Bisnis.com, JAKARTA - Konflik yang terjadi di Timur Tengah kian meluas dan merembet ke perairan Laut Merah. Blokade dan serangan oleh kelompok pemberontak Houthi Yaman (Ansar Allah) sebagai bentuk dukungannya terhadap perjuangan Palestina menimbulkan ancaman terhadap perekonomian regional maupun global.

Data Statista menunjukkan lebih dari 22.000 kapal transit melalui kanal terusan Suez di ujung utara Laut Merah pada 2022 yang menjadi jalur utama perdagangan Asia-Eropa dan berkontribusi terhadap 10% dari jalur perdagangan dunia. Karenanya Mesir adalah salah satu negara yang terdampak secara langsung dari krisis di Laut Merah ini.

Sejak pertengahan Desember, 13 operator pelayaran global utama termasuk Maersk, Hapag-Lloyd, dan MSC telah mengumumkan penangguhan sebagian perjalanan atau perubahan rute layanan mereka di Laut Merah. Perusahaan-perusahaan yang banyak mengoperasikan mother vessels ini menguasai lebih dari 70% lalu lintas angkutan maritim dunia terutama untuk kargo peti kemas.

Secara teknis dengan semakin berisikonya perairan di Laut Merah yang terhubung dengan Terusan Suez, kapal masih bisa berputar melalui Tanjung Harapan, Afrika Selatan terutama untuk rute Asia-Eropa dan sebaliknya. Bahkan sejak November— Desember 2023, tercatat sudah 55 kapal memilih solusi tersebut.

Namun, rerouting ini akan berimplikasi pada penambahan waktu perjalanan hingga 10 hari sehingga bisa meningkatkan kenaikan biaya operasi hingga US$1 juta per kapal akibat keterlambatan dan tagihan yang lebih tinggi (demurrage).

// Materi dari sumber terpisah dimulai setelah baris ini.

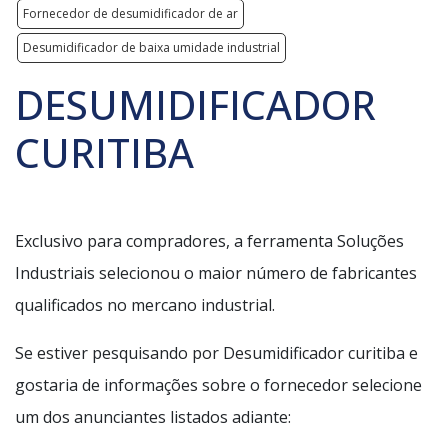
Fornecedor de desumidificador de ar
Desumidificador de baixa umidade industrial
DESUMIDIFICADOR
CURITIBA
Exclusivo para compradores, a ferramenta Soluções
Industriais selecionou o maior número de fabricantes
qualificados no mercano industrial.
Se estiver pesquisando por Desumidificador curitiba e
gostaria de informações sobre o fornecedor selecione
um dos anunciantes listados adiante: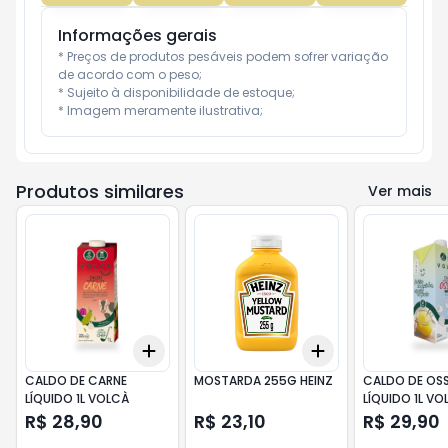
Informações gerais
* Preços de produtos pesáveis podem sofrer variação 
de acordo com o peso;

* Sujeito à disponibilidade de estoque;

* Imagem meramente ilustrativa;
Produtos similares
Ver mais
Add
Add
+
3
+
5
+
10
+
3
+
5
+
10
CALDO DE CARNE
MOSTARDA 255G HEINZ
CALDO DE OS
LÍQUIDO 1L VOLCÀ
LÍQUIDO 1L VO
R$ 28,90
R$ 23,10
R$ 29,90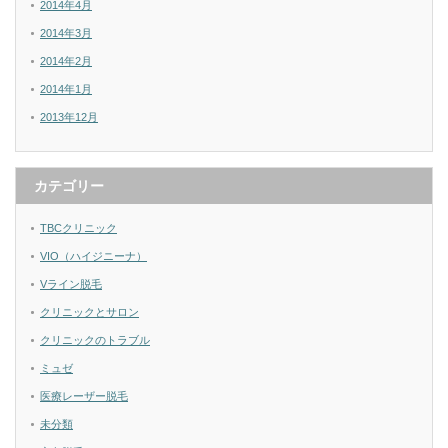
2014年4月
2014年3月
2014年2月
2014年1月
2013年12月
カテゴリー
TBCクリニック
VIO（ハイジニーナ）
Vライン脱毛
クリニックとサロン
クリニックのトラブル
ミュゼ
医療レーザー脱毛
未分類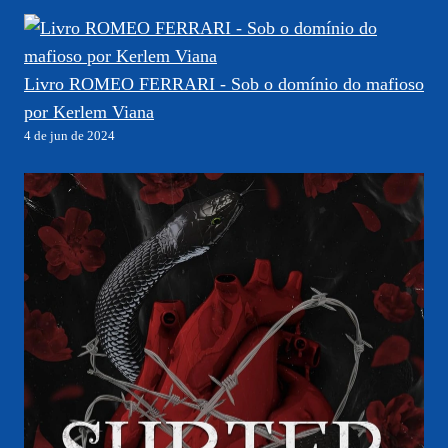
Livro ROMEO FERRARI - Sob o domínio do mafioso
por Kerlem Viana
4 de jun de 2024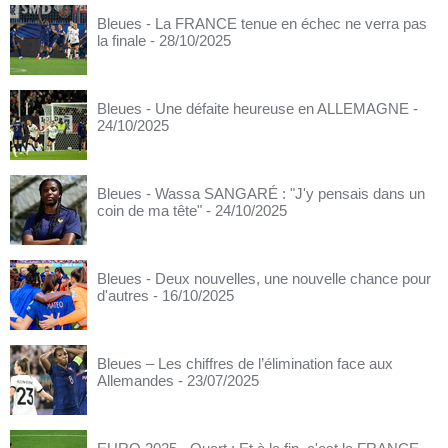
Bleues - La FRANCE tenue en échec ne verra pas
la finale
- 28/10/2025
Bleues - Une défaite heureuse en ALLEMAGNE
-
24/10/2025
Bleues - Wassa SANGARÉ : "J'y pensais dans un
coin de ma tête"
- 24/10/2025
Bleues - Deux nouvelles, une nouvelle chance pour
d'autres
- 16/10/2025
Bleues – Les chiffres de l’élimination face aux
Allemandes
- 23/07/2025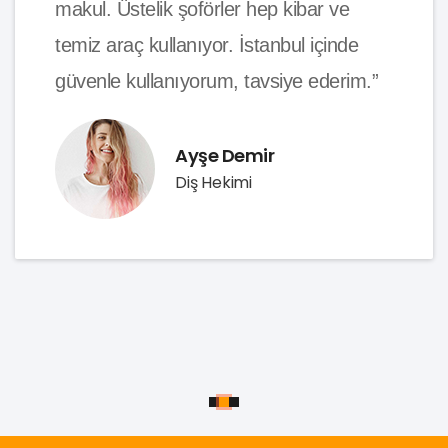
makul. Üstelik şoförler hep kibar ve
temiz araç kullanıyor. İstanbul içinde
güvenle kullanıyorum, tavsiye ederim.”
Ayşe Demir
Diş Hekimi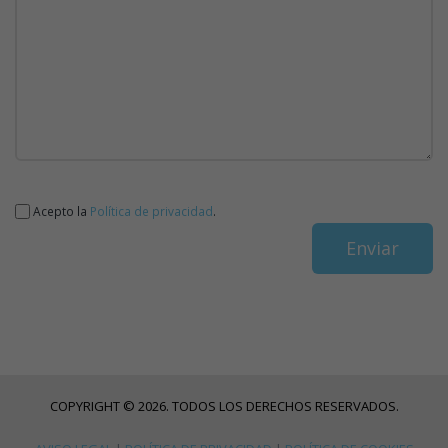
Acepto la
Política de privacidad
.
COPYRIGHT © 2026. TODOS LOS DERECHOS RESERVADOS.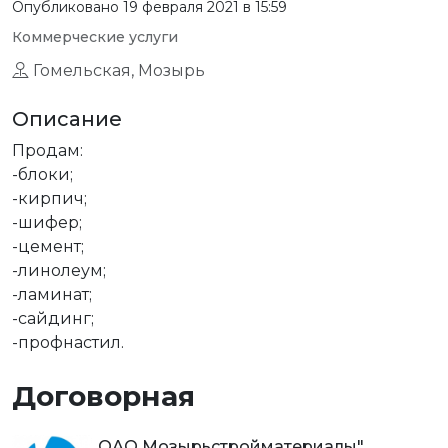
Опубликовано 19 февраля 2021 в 15:59
Коммерческие услуги
Гомельская, Мозырь
Описание
Продам:
-блоки;
-кирпич;
-шифер;
-цемент;
-линолеум;
-ламинат;
-сайдинг;
-профнастил.
Договорная
ОАО Мозырьстройматериалы"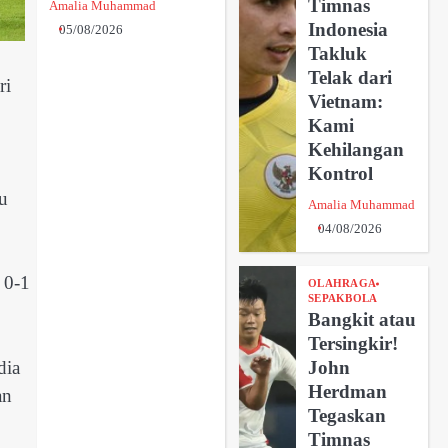
Timnas
Amalia Muhammad
Indonesia
05/08/2026
Takluk
Telak dari
ri
Vietnam:
Kami
Kehilangan
Kontrol
u
Amalia Muhammad
04/08/2026
 0-1
OLAHRAGA
SEPAKBOLA
Bangkit atau
Tersingkir!
dia
John
Herdman
an
Tegaskan
Timnas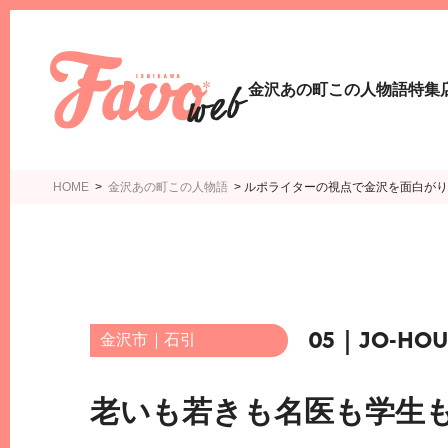
金沢あの町この人物語
特集
HOME
>
金沢あの町この人物語
>
ルポライターの視点で金沢を面白がりなが
05
JO-HOU
金沢市
石引
老いも若きも名医も学生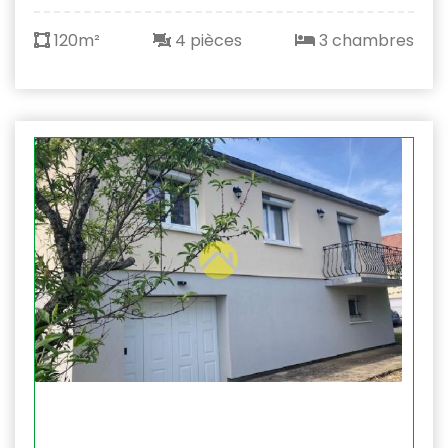
120m²
4 pièces
3 chambres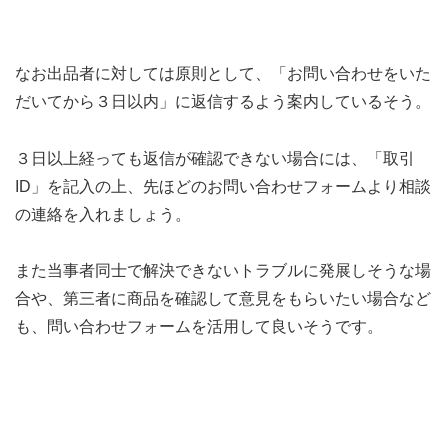
なお出品者に対しては原則として、「お問い合わせをいた
だいてから３日以内」に返信するよう案内しているそう。
３日以上経っても返信が確認できない場合には、「取引
ID」を記入の上、先ほどのお問い合わせフォームより相談
の連絡を入れましょう。
また当事者同士で解決できないトラブルに発展しそうな場
合や、第三者に商品を確認して意見をもらいたい場合など
も、問い合わせフォームを活用して良いそうです。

Secara industri, dampak dari krisis di Laut Merah menjalar ke mana-mana. Data terbaru dari Bloomberg Intelligence menunjukkan tarif pengiriman peti kemas melonjak secara dramatis, ditunjukkan dengan kenaikan freight rates di minggu kedua Januari dari Asia (China Daratan) ke Eropa yang meningkat sekitar 80% dibandingkan dengan Desember 2023. Demikian pula, pada rute China ke pelabuhan-pelabuhan di Pesisir Timur AS (east coast) mengalami kenaikan 40%. Yang lebih parah adalah rute kargo China Daratan ke wilayah Mediterania mengalami kenaikan lebih dari dua kali lipat dari tarif sebelumnya.

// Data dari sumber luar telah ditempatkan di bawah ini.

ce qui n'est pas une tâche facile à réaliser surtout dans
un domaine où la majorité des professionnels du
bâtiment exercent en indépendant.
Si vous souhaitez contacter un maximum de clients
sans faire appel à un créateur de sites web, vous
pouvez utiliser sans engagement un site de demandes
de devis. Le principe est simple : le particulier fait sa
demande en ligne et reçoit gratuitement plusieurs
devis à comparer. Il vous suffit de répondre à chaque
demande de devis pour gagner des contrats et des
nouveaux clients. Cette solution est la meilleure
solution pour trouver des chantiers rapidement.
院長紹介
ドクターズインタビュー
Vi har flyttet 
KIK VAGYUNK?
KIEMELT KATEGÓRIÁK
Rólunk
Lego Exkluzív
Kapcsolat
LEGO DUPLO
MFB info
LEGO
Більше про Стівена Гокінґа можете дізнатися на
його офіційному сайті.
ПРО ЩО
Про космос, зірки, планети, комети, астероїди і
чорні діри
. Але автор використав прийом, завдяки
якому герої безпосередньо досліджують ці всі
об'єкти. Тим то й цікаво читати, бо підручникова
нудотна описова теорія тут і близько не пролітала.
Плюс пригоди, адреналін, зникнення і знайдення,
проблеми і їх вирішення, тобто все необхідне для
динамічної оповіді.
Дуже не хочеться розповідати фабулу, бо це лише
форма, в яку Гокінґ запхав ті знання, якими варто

Rute melewati Laut Merah dan Terusan Suez adalah rute standar yang menghubungkan Asia dan Eropa serta Asia dan pelabuhan timur Amerika. Pada Desember 2023, lalu lintas perdagangan global bulanan tercatat sebesar 14,866 juta Twenty Equivalent Units (TEUs)—Satuan untuk satu kontak peti kemas standar. Dari proporsi ini, rute Asia ke Amerika adalah sebesar 1.8 juta TEUs atau berkontribusi sebesar 12%. Sedangkan rute Asia ke Eropa mencapai 1,26 juta TEUs atau sekitar 8% dari perdagangan global.

Dampak berantai pada harga komoditas juga teramati terutama pada harga minyak mentah. Sebelum serangan pertama yang dipimpin AS di Yaman pada 12 Januari 2024, harga sudah meningkat setidaknya 6%, mencapai U$78 per barel pada 18 Januari 2024.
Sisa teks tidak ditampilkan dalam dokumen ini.